* Dataset excerpts:
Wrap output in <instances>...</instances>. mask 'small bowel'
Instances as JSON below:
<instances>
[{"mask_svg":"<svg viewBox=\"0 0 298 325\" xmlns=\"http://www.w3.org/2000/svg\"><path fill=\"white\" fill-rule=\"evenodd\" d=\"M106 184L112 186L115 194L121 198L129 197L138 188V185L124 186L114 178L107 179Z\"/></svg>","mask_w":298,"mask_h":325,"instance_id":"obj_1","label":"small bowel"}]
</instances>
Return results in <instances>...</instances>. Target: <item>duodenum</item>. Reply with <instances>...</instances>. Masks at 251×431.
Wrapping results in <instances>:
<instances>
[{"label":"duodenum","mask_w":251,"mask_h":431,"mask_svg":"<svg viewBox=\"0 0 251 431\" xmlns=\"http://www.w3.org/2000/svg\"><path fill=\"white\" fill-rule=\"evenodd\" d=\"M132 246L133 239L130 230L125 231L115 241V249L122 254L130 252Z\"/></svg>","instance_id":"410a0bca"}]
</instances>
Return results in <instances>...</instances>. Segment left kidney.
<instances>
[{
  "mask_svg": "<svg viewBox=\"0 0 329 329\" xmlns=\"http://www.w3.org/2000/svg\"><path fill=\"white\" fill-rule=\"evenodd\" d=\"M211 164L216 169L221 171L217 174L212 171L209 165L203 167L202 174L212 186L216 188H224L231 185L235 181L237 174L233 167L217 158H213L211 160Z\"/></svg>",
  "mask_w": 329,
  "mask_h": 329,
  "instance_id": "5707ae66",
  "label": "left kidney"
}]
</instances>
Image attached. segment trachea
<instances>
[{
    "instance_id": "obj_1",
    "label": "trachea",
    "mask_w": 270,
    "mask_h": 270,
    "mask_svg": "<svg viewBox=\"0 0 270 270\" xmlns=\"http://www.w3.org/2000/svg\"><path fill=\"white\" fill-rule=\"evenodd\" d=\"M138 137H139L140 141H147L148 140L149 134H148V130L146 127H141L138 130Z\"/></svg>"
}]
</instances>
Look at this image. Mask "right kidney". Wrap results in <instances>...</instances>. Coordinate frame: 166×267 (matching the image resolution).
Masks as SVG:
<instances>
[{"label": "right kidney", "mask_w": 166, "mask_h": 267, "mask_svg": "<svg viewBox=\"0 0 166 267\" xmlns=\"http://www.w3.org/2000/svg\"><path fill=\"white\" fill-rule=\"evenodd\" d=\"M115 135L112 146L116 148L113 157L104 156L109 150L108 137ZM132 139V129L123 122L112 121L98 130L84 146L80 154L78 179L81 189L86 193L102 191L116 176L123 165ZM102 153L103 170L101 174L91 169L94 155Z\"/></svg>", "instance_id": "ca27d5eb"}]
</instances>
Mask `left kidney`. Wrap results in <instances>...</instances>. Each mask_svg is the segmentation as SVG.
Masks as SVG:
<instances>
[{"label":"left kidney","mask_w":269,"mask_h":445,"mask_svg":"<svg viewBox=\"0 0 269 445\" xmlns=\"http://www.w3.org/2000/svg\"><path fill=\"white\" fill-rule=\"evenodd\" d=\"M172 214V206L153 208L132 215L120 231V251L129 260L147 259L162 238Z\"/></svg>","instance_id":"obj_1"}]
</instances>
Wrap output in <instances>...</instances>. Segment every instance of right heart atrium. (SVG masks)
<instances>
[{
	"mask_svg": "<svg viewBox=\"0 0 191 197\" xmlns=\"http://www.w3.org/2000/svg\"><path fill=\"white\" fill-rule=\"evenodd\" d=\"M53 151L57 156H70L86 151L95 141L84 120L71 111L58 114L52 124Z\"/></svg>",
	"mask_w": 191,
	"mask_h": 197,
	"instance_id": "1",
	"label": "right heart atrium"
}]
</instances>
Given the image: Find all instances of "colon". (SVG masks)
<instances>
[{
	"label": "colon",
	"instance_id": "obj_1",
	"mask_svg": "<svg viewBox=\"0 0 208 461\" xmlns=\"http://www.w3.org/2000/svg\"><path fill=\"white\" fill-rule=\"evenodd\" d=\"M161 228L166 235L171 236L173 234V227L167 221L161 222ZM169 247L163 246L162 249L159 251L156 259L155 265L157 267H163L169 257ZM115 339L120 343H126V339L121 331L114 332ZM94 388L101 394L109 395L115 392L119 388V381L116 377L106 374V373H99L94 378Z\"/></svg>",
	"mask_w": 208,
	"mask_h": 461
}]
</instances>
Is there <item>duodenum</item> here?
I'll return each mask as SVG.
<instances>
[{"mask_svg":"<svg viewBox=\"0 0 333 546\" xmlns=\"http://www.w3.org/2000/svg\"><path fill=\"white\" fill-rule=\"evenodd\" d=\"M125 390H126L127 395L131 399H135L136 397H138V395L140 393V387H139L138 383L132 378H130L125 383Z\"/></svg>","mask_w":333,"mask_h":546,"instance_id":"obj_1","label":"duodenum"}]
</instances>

* Problem statement: Reply with an exact transcription of the material above.

* Output below:
Wrap output in <instances>...</instances>. mask 'small bowel'
Instances as JSON below:
<instances>
[{"mask_svg":"<svg viewBox=\"0 0 298 325\" xmlns=\"http://www.w3.org/2000/svg\"><path fill=\"white\" fill-rule=\"evenodd\" d=\"M106 184L112 186L115 194L121 198L129 197L138 188V185L124 186L114 178L107 179Z\"/></svg>","mask_w":298,"mask_h":325,"instance_id":"obj_1","label":"small bowel"}]
</instances>
Return results in <instances>...</instances>. Target: <item>duodenum</item>. Reply with <instances>...</instances>. Masks at 251×431.
Wrapping results in <instances>:
<instances>
[{"label":"duodenum","mask_w":251,"mask_h":431,"mask_svg":"<svg viewBox=\"0 0 251 431\" xmlns=\"http://www.w3.org/2000/svg\"><path fill=\"white\" fill-rule=\"evenodd\" d=\"M132 246L133 239L130 230L125 231L115 241V249L122 254L130 252Z\"/></svg>","instance_id":"410a0bca"}]
</instances>
Return results in <instances>...</instances>. Segment left kidney.
<instances>
[{
  "mask_svg": "<svg viewBox=\"0 0 329 329\" xmlns=\"http://www.w3.org/2000/svg\"><path fill=\"white\" fill-rule=\"evenodd\" d=\"M211 164L216 169L221 171L217 174L212 171L209 165L203 167L202 174L212 186L216 188H224L231 185L235 181L237 174L233 167L217 158H213L211 160Z\"/></svg>",
  "mask_w": 329,
  "mask_h": 329,
  "instance_id": "5707ae66",
  "label": "left kidney"
}]
</instances>
Image attached. segment trachea
<instances>
[{
    "instance_id": "obj_1",
    "label": "trachea",
    "mask_w": 270,
    "mask_h": 270,
    "mask_svg": "<svg viewBox=\"0 0 270 270\" xmlns=\"http://www.w3.org/2000/svg\"><path fill=\"white\" fill-rule=\"evenodd\" d=\"M138 137H139L140 141H147L148 140L149 134H148V130L146 127H141L138 130Z\"/></svg>"
}]
</instances>
Look at this image. Mask "right kidney". Wrap results in <instances>...</instances>. Coordinate frame: 166×267 (matching the image resolution).
Masks as SVG:
<instances>
[{"label": "right kidney", "mask_w": 166, "mask_h": 267, "mask_svg": "<svg viewBox=\"0 0 166 267\" xmlns=\"http://www.w3.org/2000/svg\"><path fill=\"white\" fill-rule=\"evenodd\" d=\"M115 135L112 146L116 148L113 157L104 156L109 150L108 137ZM132 139V129L123 122L112 121L98 130L84 146L80 154L78 179L81 189L86 193L102 191L116 176L123 165ZM102 153L103 170L101 174L91 169L94 155Z\"/></svg>", "instance_id": "ca27d5eb"}]
</instances>
Mask `left kidney`. Wrap results in <instances>...</instances>. Each mask_svg is the segmentation as SVG.
Masks as SVG:
<instances>
[{"label":"left kidney","mask_w":269,"mask_h":445,"mask_svg":"<svg viewBox=\"0 0 269 445\" xmlns=\"http://www.w3.org/2000/svg\"><path fill=\"white\" fill-rule=\"evenodd\" d=\"M172 214V206L153 208L132 215L120 231V251L129 260L147 259L162 238Z\"/></svg>","instance_id":"obj_1"}]
</instances>
Wrap output in <instances>...</instances>. Segment every instance of right heart atrium. (SVG masks)
<instances>
[{
	"mask_svg": "<svg viewBox=\"0 0 191 197\" xmlns=\"http://www.w3.org/2000/svg\"><path fill=\"white\" fill-rule=\"evenodd\" d=\"M53 151L57 156H70L86 151L95 141L84 120L71 111L58 114L52 124Z\"/></svg>",
	"mask_w": 191,
	"mask_h": 197,
	"instance_id": "1",
	"label": "right heart atrium"
}]
</instances>
Given the image: Find all instances of "colon". (SVG masks)
<instances>
[{
	"label": "colon",
	"instance_id": "obj_1",
	"mask_svg": "<svg viewBox=\"0 0 208 461\" xmlns=\"http://www.w3.org/2000/svg\"><path fill=\"white\" fill-rule=\"evenodd\" d=\"M161 228L166 235L171 236L173 234V227L167 221L161 222ZM169 247L163 246L162 249L159 251L156 259L155 265L157 267H163L169 257ZM115 339L120 343H126V339L121 331L114 332ZM94 388L101 394L109 395L115 392L119 388V381L116 377L106 374V373H99L94 378Z\"/></svg>",
	"mask_w": 208,
	"mask_h": 461
}]
</instances>
Is there <item>duodenum</item> here?
I'll return each mask as SVG.
<instances>
[{"mask_svg":"<svg viewBox=\"0 0 333 546\" xmlns=\"http://www.w3.org/2000/svg\"><path fill=\"white\" fill-rule=\"evenodd\" d=\"M125 390H126L127 395L131 399H135L136 397H138V395L140 393V387H139L138 383L132 378H130L125 383Z\"/></svg>","mask_w":333,"mask_h":546,"instance_id":"obj_1","label":"duodenum"}]
</instances>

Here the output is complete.